▼
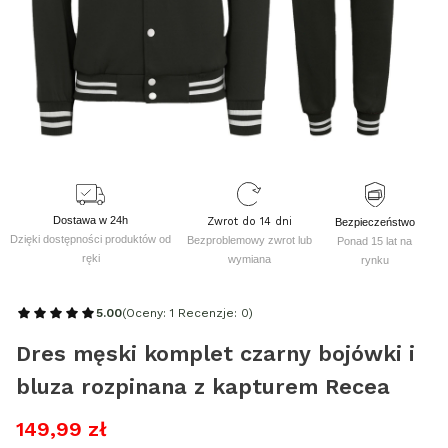
Dostawa w 24h
Zwrot do 14 dni
Bezpieczeństwo
Dzięki dostępności produktów od
Bezproblemowy zwrot lub
Ponad 15 lat na
ręki
wymiana
rynku
5.00
(Oceny: 1 Recenzje: 0)
Dres męski komplet czarny bojówki i
bluza rozpinana z kapturem Recea
149,99 zł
▲
(Task goal): Exclude every image and return the material above exactly.

(The completed task):
Dostawa w 24h
Zwrot do 14 dni
Bezpieczeństwo
Dzięki dostępności produktów od
Bezproblemowy zwrot lub
Ponad 15 lat na
ręki
wymiana
rynku
5.00
(Oceny: 1 Recenzje: 0)
Dres męski komplet czarny bojówki i
bluza rozpinana z kapturem Recea
149,99 zł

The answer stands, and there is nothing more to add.